Critical chain scheduling is a method of improving schedules. Critical chain schedules were discussed in Chapter 5. In a critical chain schedule, buffers are created between the early schedule completion date of the project and the promise date. The activities that have float are first moved to their late schedule dates and then moved back the amount of buffer that they are given from the point where they join the critical path.

One of the important things that critical chain schedules do is to recognize that by delaying the feeder chains toward the late schedule, the risks are reduced. Risks are reduced in the later schedule because knowledge learned in the course of doing the project can be applied to these activities because they have been delayed from their early schedule. Early in the project most of the project team is inexperienced, and mistakes are much more likely to be made. Later in the project experience has been gained by all, which means that risks that might otherwise cause trouble can be avoided.

An important part of the risk quantification process is the ranking of the risks into the order of severity. When quantitative or semiquantitative analysis is done, this is relatively simple. The expected value of the risk can be used to list the risks.
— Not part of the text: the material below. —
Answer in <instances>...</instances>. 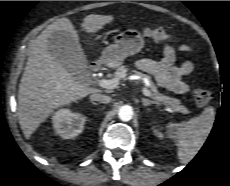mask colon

Using the expected value, the risks with the highest expected value are going to be at the top of the list. This is simply because the risks with the highest expected value are the ones that, on average, will cost the project the most.
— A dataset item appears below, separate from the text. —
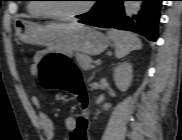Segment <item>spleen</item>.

Even if we are not using expected value analysis to evaluate the risks, we can still rank them. If we are using semi-quantitative techniques, we can multiply the values that we used to qualitatively estimate the impacts and probabilities to get a relative severity. This will be fine as long as the relative scale used for evaluating probability and impact is the same for all of the risks.

In the case of purely qualitative evaluations, judgment can be used to rank the risks. There are several methods for doing this. One of the easiest is to have each person in a meeting rank the risks individually and then combine the rankings of each person into a composite ranking. This will give an overall consensus ranking of the risks.

Another method that can be used either on an individual basis or by groups is the comparison matrix.

In the comparison matrix each risk is numbered from 1 to the highest number of the risks. Numbers assigned to the risks have no particular meaning. In Figure 8-10 the risks are numbered 1 through 7. Above the risk numbers are the comparison boxes. These are organized to ensure that two risks at a time are compared and that every risk is compared to every other risk. Human brains have trouble dealing with seven things simultaneously, but they can easily deal with two things. The comparison matrix allows many items to be ranked by comparing only two items at a time.

Figure 8-10: COMPARISON MATRIX

In the column above risk 1, the comparisons made, starting at the top of the column, are: 1 to 2, 1 to 3, 1 to 4, 1 to 5, 1 to 6, and 1 to 7. In subsequent columns the numbers of comparisons are smaller since there is no point in repeating comparisons: 1 compared to 2 is the same as 2 compared to 1. In comparing and ranking risks, each time a comparison is made, the more severe risk is noted in the comparison of only those two risks. Each time a risk is considered to be the more severe one, a hash mark is put in the box below that risk. After all comparisons have been made, the risk with the highest number of hash marks is the most severe risk. The one with the next highest number of marks is ranked number two, and so on.